In the 10 years since it went public Peter Lehmann Wines [PLW] has built itself into a 600,000 case a year business.  No surprise, really, that it attracted the interest of Allied- Domecq, unwanted though that may have been.

I suspect that had Allied’s bid, and its drive to make PLW the next great Aussie branded wine, been successful, the days of the weighbridge ritual would have been over and another small part of Australia’s winemaking heritage would have disappeared.

So are things better now that the UK-based multinational has apparently backed out of the takeover bid and sold its stake in PLW to Hess?Certainly Peter’s happy.  The cunning old gambler has got the result he wanted – at a higher price than anyone would have expected.

 The family – and one suspects the shareholders closest to them – have also given it the thumbs up.  Certainly, while the link with Hess is a better and more logical fit, Hess hasn’t done what some analysts suggested would be a better long-term option, namely be like Yalumba and go private.

Though PLW is currently in a healthy position it remains a tasty morsel for the predators which continue to circle the Australian wine industry.  In many ways it’s surprising that the battle for PLW hadn’t happened before.

Precious few of the small and medium-sized firms which floated themselves during the first flush of the Aussie wine boom have survived intact.  They soon realised that being publicly listed may have brought an injection of capital, but resulted in their firms being prey to hostile takeovers.
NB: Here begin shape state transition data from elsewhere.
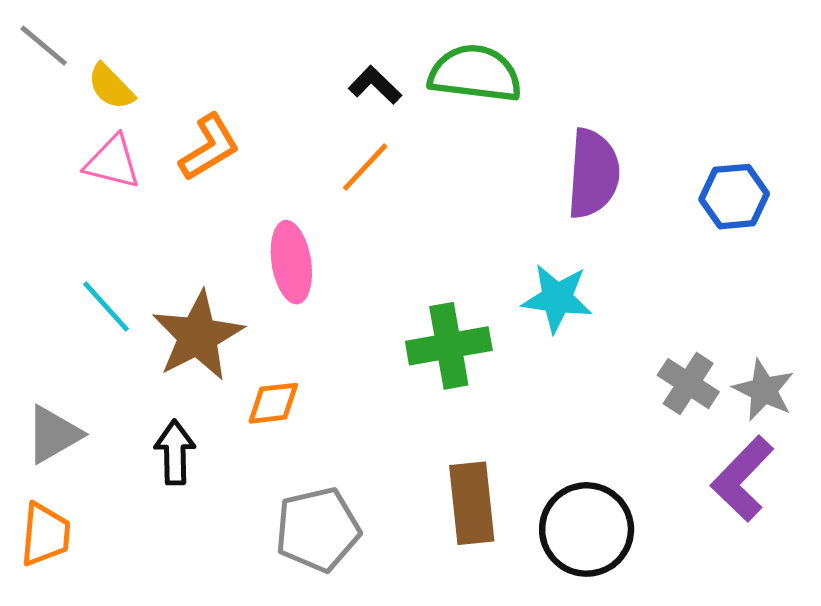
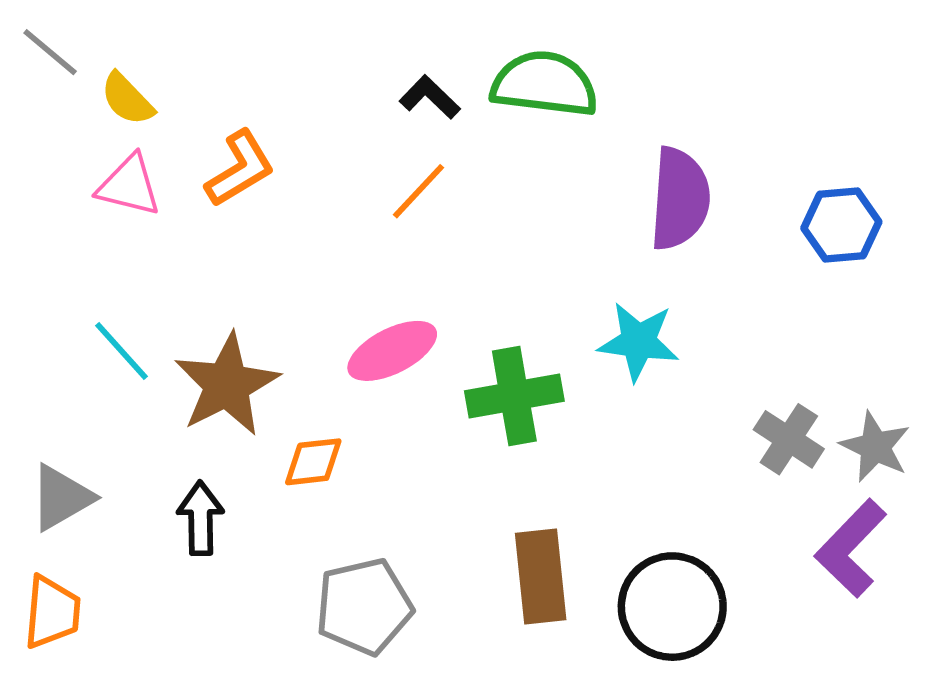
pink ellipse: (291, 262) -> (392, 351), moved, turned 72

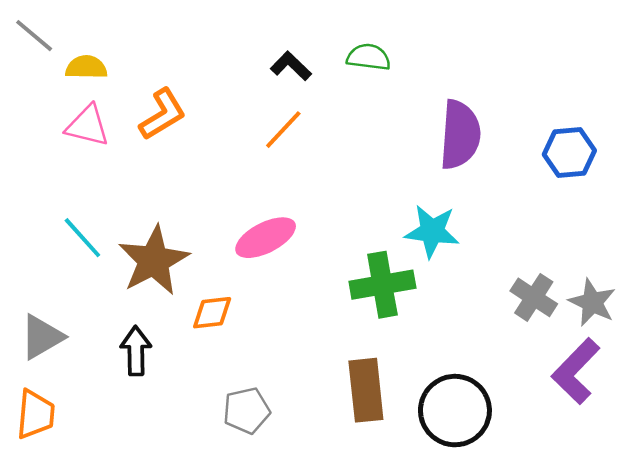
green semicircle: (544, 84) -> (369, 57), size x0.6
yellow semicircle: (127, 99) -> (86, 67), turned 135
green cross: (514, 396) -> (382, 285), moved
gray pentagon: (364, 607) -> (246, 411), size x0.7

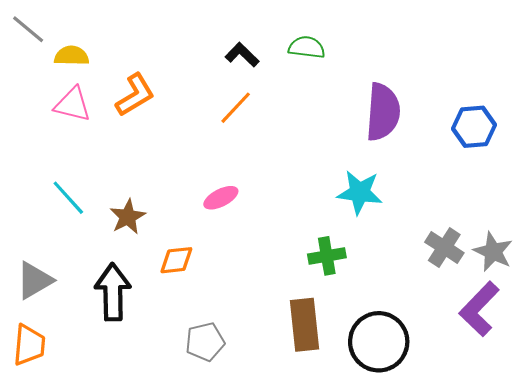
pink ellipse: (266, 238) -> (221, 198), size x0.7
brown star: (154, 261) -> (128, 217), size x0.6
green cross: (382, 285) -> (327, 256), moved, size x0.7
black arrow: (136, 351) -> (113, 292), size x1.4

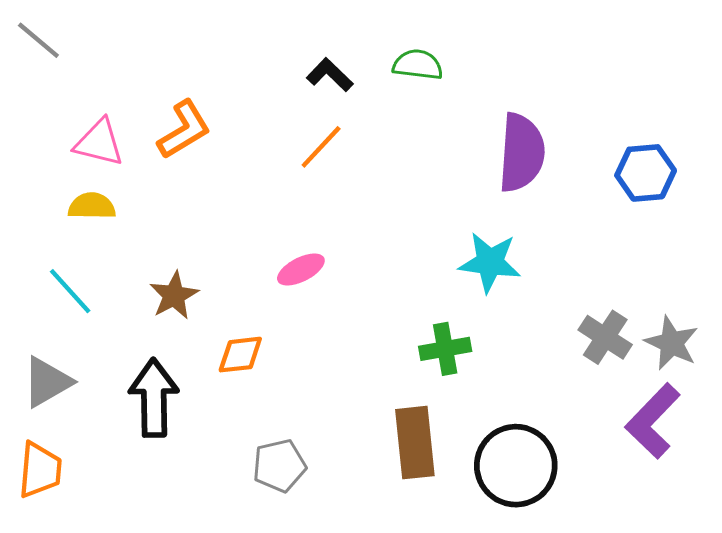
yellow semicircle: (72, 56) -> (92, 206), moved
cyan line: (68, 198) -> (70, 291), moved

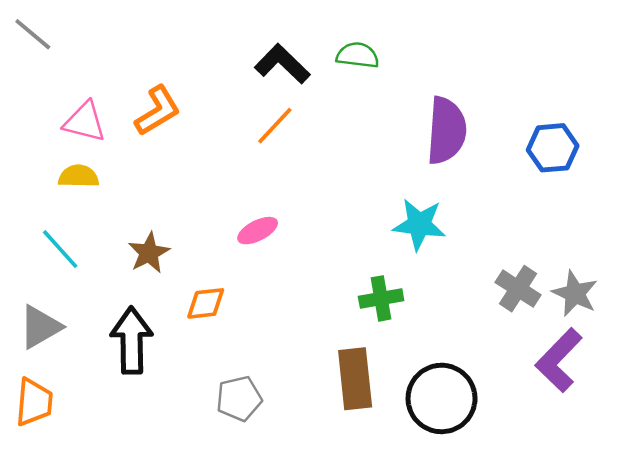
black L-shape: (330, 75) -> (282, 64), size x1.4

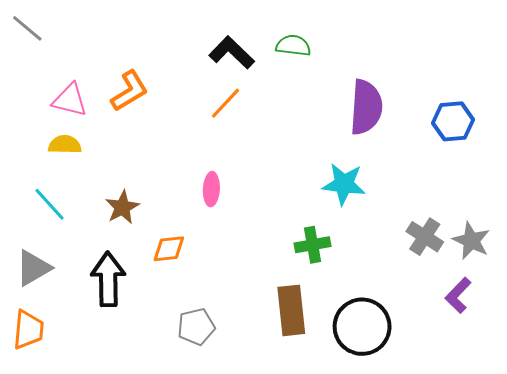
pink ellipse: (258, 231) -> (211, 189), turned -60
purple L-shape: (559, 360) -> (458, 295), size x0.7

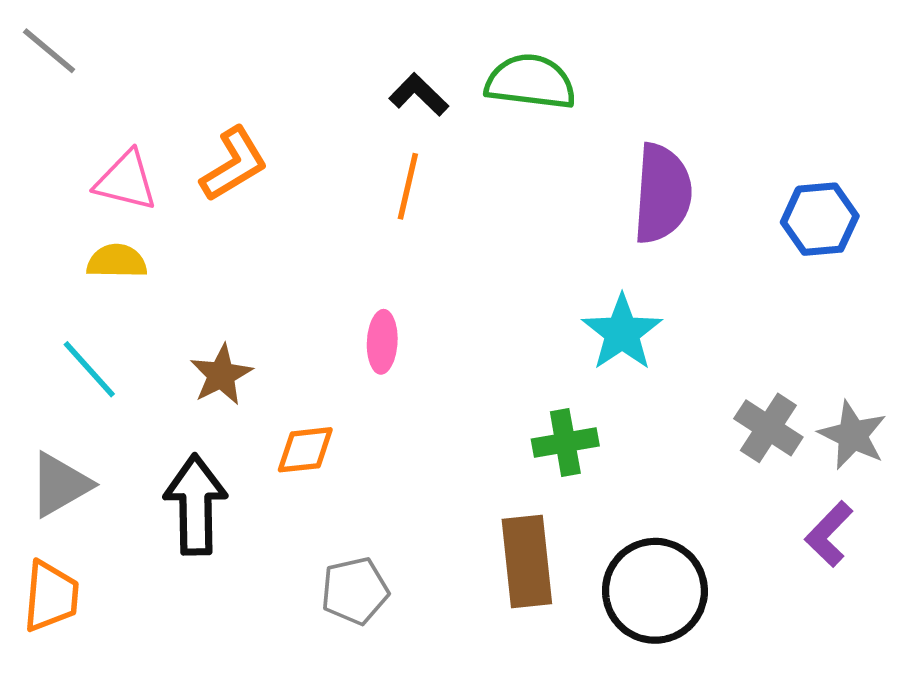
green semicircle: (293, 46) -> (530, 82), size x1.4
black L-shape: (232, 53) -> (419, 95), size x0.7
orange line: (226, 103) -> (408, 186), turned -30
cyan star: (344, 184) -> (622, 333), turned 30

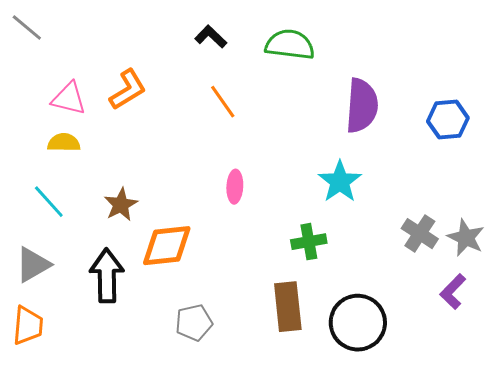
black L-shape: (419, 95) -> (211, 37), moved
orange line: (408, 186) -> (223, 102), turned -48
pink ellipse: (382, 342) -> (235, 187), moved
orange diamond: (305, 450) -> (167, 246), size x1.6

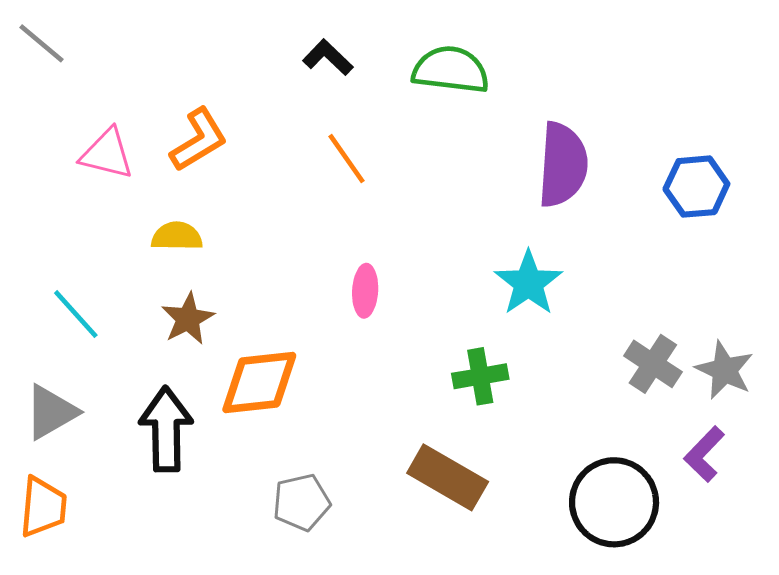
yellow semicircle: (64, 143) -> (177, 236), moved
brown rectangle: (288, 307) -> (448, 477), turned -54
black circle: (358, 323) -> (614, 502), moved

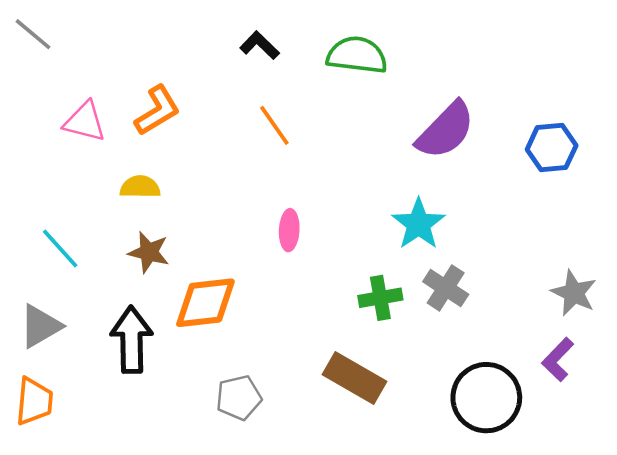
purple semicircle: (563, 165) -> (446, 130), turned 40
brown star: (188, 319) -> (149, 252), turned -30
gray cross: (653, 364) -> (446, 288), moved

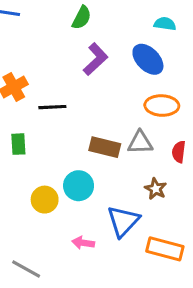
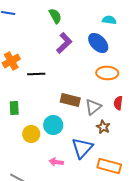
green semicircle: (82, 18) -> (55, 16), turned -56
gray triangle: (140, 143) -> (93, 107), moved, turned -36
green rectangle: (18, 144) -> (14, 108), moved

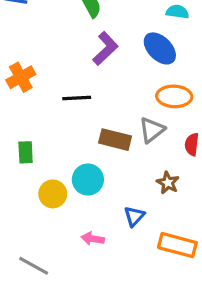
black line: (36, 74) -> (77, 98), moved
gray triangle: (93, 107) -> (152, 130), moved
blue triangle: (82, 148) -> (134, 216), size x0.6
Recent events show that the process is far from over.  Southcorp’s shareholders may be blowing raspberries at the board, but consolidation continues and inevitably it is those medium-sized firms which find it hard to go head to head with the big boys with their greater resources – and price-cutting policies – which are the most exposed.

The manner in which Allied stalked PLW and the fact that it has already spent in excess of £1bn on acquisitions, indicates how serious it is in building a global wine division, a fact underlined by the firm’s willingness to pay over the odds for PLW.

Rather than being naive, as some have suggested, it indicated that Allied now sees wine as a major contributor to its bottom line. It saw the Barossan firm as a well-established operation which could be built into something significant.

While it may have been thwarted this time, Allied won’t walk away from Australia.  Its next target(s) will already have been lined up.  The strategy is clear.  Allied needs an Aussie brand. After all, "Brand Australia" is still strong.

Or is it? Looking at the offering on the UK high street it strikes me that while the facings may have increased, the offering has been reduced.  Australia’s edge is disappearing. Instead of developing diversity it is retrenching.

Price and branding is more important than individuality.  Maybe I’m a hopeless romantic, but I suspect that most consumers like to think that the wine they are drinking has a sense of place, reflects the people who made it.  All of that runs counter to branding.

The majors don’t care – at the moment – but down the line it may be a different story.  By failing to realise that consumers want choice not homogeneity they run the risk of torpedoing the evolution of Brand Australia.

The weighbridge has been saved.  But for how long?